Navigate to the Alignment Tab
To align sequences to a reference sequence, start by navigating to the “Alignment” tab in the top banner. Select the “Align to reference” button and the alignment modal box will open.
Selecting your Reference and Aligned Sequences
By default, the reference sequence is pre-selected to be the current open file. You can simply change this by removing it via the trash can icon. Once removed, you can select the “+ Add reference...” button then select your desired reference file. Note you can also choose the options to enter (paste) a sequence manually or upload a sequence from your local device if the desired file is not present in your “My files”.
After selecting the reference sequence you must select at least one sequence to align to the reference. Do this by using the “+ Add sequence” button in the aligned sequence(s) section. Note that it is possible to add multiple sequences at a time by holding ctrl or shift to select multiple files to align. Once you have finished selecting your files, select the “Next” button this will prompt you to rename your file. Note that the default name is “Reference sequence + Aligned sequence #1 + Aligned sequence #2 etc”. Note that the alignment will be saved as a new file (specifically for align to reference you will still see in map and sequence view that the reference plasmid is displayed).
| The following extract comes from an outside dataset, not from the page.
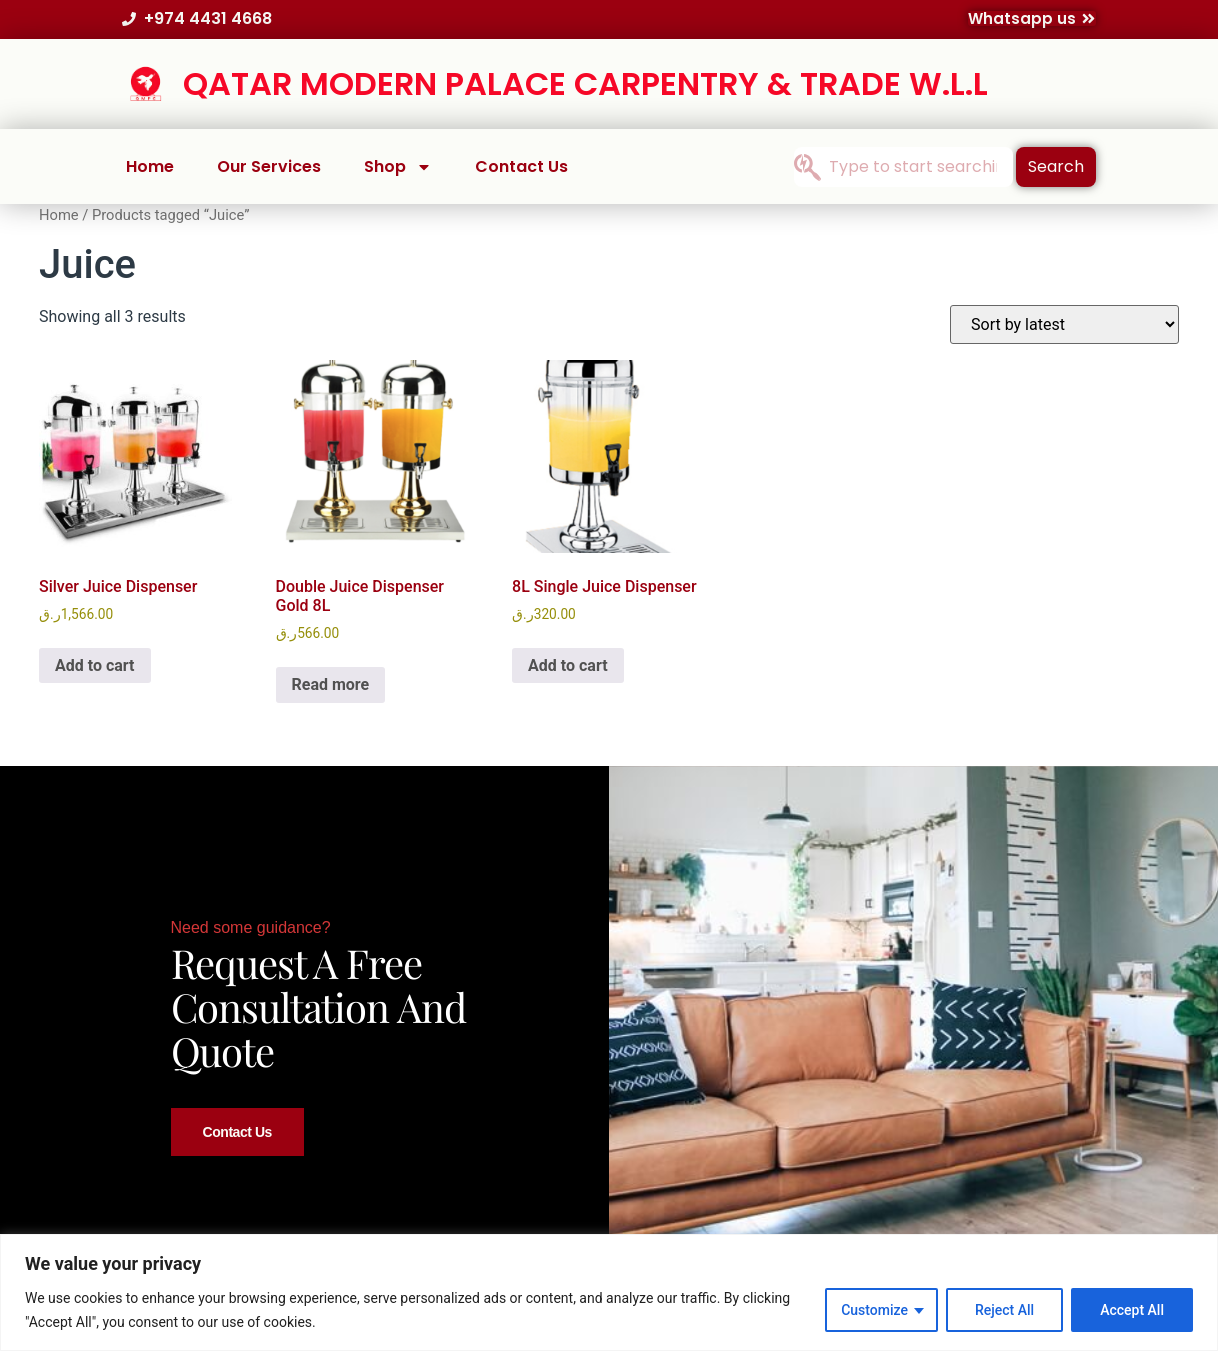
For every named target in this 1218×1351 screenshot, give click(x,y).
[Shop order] (1064, 324)
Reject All (1004, 1310)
Once you have selected the name select “Align” to start the alignment.
Display and Edit Options in Alignment View
Once the alignment is completed, it will be displayed in the alignment view. In the top banner you will notice that this is set to the “View” tab and the options have slightly changed. The first option is the model indicator dropdown, for align to reference the only available algorithm is MAFFT. Next is the “Axis” toggle button, this will turn on and off the axis label below the sequences. The next button called “Chromatogram” is only available for sanger trace files (.ab1) as these contain chromatogram data, for other alignments this is disabled. The “Collapse all” and “Expand all” collapses the sequences into compact view where the features and alignment information is hidden. With the “Highlight when” button you can select which regions are highlighted in red in your sequence. By default all regions that are not matching are highlighted however you can select to switch this to only highlight matching regions or to not highlight at all. With the “Highlight color” dropdown you can select which color is used to highlight the matches or mismatches. Lastly the DNA colors button lets you toggle on the base pair colors (A = Green, T = Red, G = Yellow and C = Blue).
You can find more options for alignment under the “Alignment” tab in the top banner. Here you can find the option to “Add track” and “Delete track”. Select “Add track” to add new sequences to the alignment, this will open up the sequence selection box. Select “Delete track” to open up the deletion modal box, here you can select which sequences to remove.
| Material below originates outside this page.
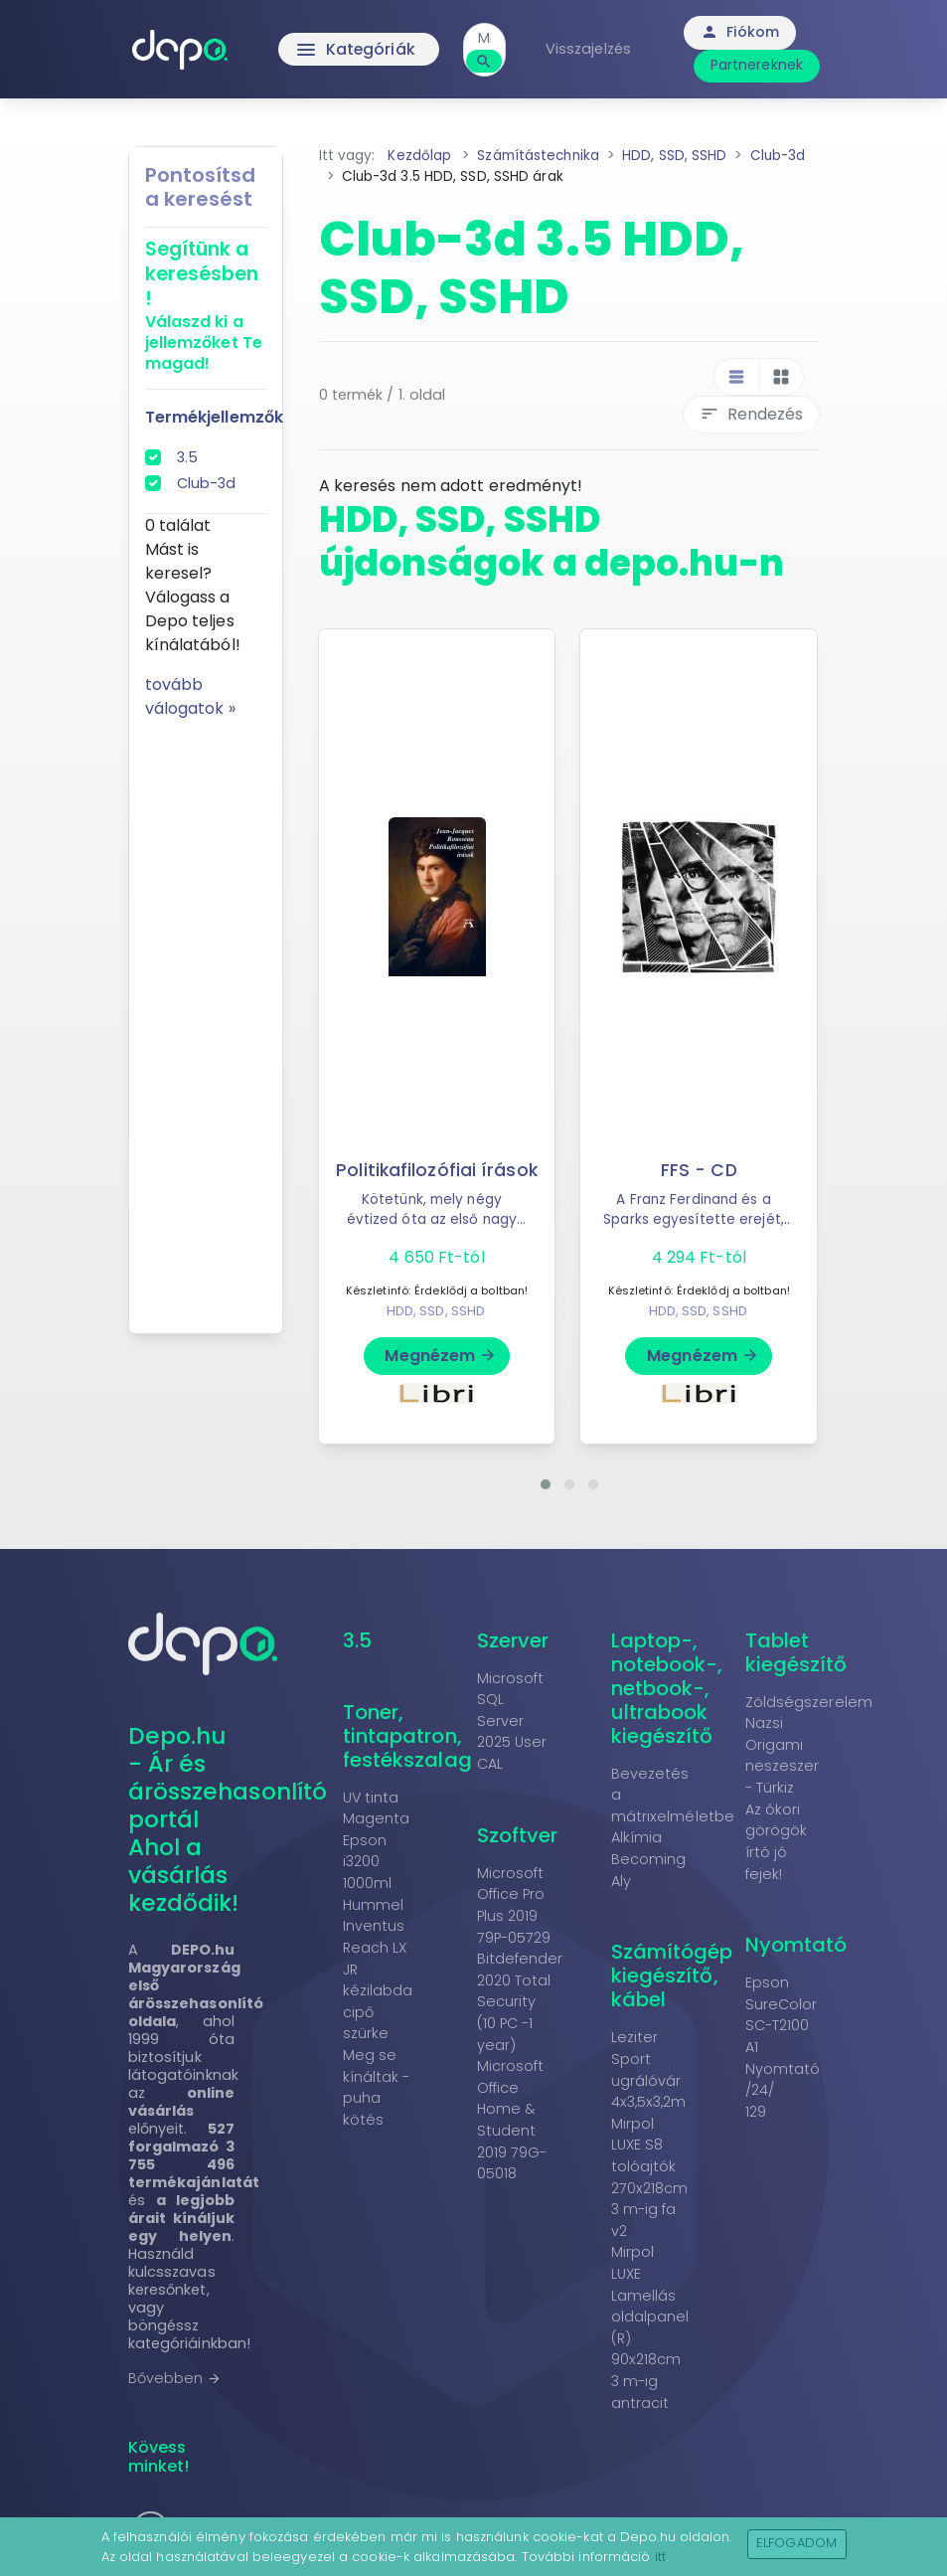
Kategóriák (356, 50)
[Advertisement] (205, 1019)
Navigation in Alignment View
At the top of the alignment view, you will see the blue minimap of your alignment, additionally you will see a yellow focus window on the map, this can be used to scroll back and forth across your alignment by holding click in the yellow region and moving back and forth. If you would like to view a larger region, use the two handles on the outside of the yellow focus window to expand or decrease the view. Alternatively, you can scroll back and forth with your trackpad by scrolling horizontally with two fingers or if using a traditional mouse by holding down the shift key on your keyboard and using the scroll wheel on the mouse.
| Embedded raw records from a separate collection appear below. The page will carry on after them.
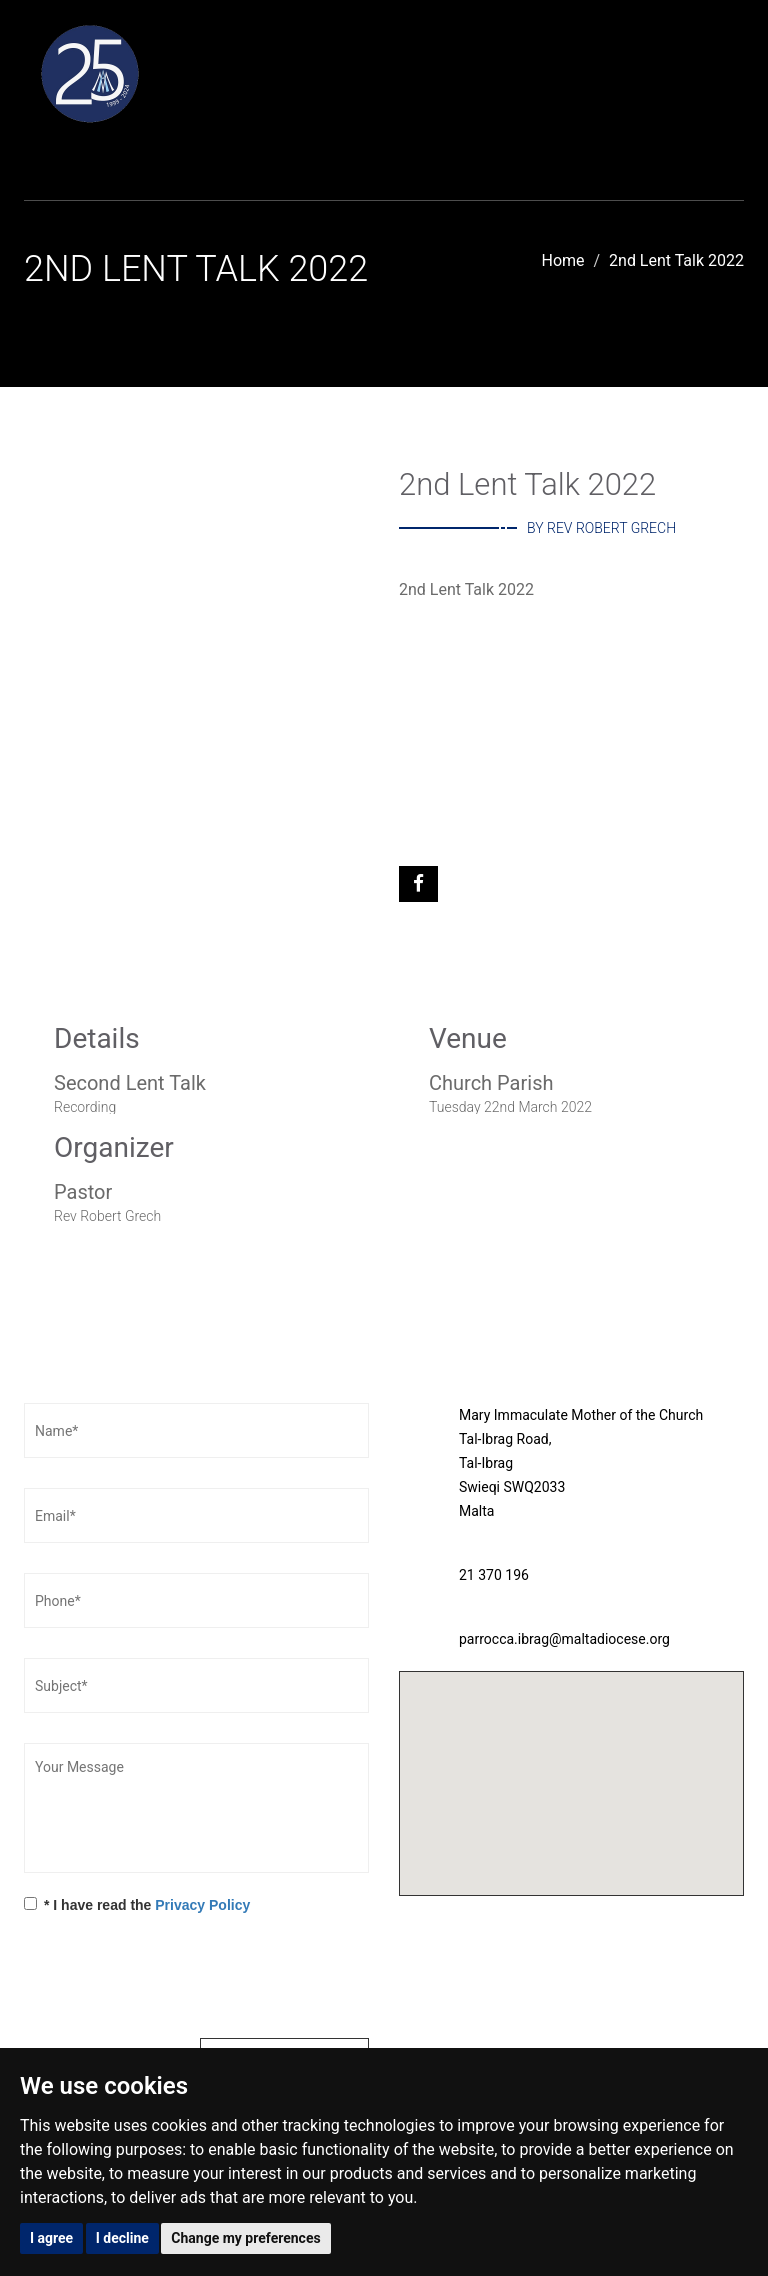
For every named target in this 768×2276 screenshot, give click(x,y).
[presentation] (176, 1979)
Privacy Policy (202, 1905)
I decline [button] (122, 2238)
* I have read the (137, 1905)
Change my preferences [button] (245, 2238)
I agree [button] (51, 2238)
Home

The reference track is always the top track in the large window, on the left hand side you can check which sequence is used as the reference. Below this on the left you can see the “Toggle tracks” option, under which all the aligned references are listed, to hide a given sequence just unselect it by clicking the checkbox next to its name under the “Toggle tracks” section. At the bottom of this section there is a “+ add track” button, use this to add more sequences to the alignment (note this is only available for align to reference not pairwise or multiple sequence alignment).
For each aligned track you will see some alignment information. The name is displayed with a colored arrow on the left side indicating the directionality of the aligned sequence. Under the name, the first line is the total length of the sequence, then the number of mismatches, insertion and deletions. To quickly navigate to the next mismatch, insertion or deletion you can use the arrow on the right side of the sequence name to jump to the next.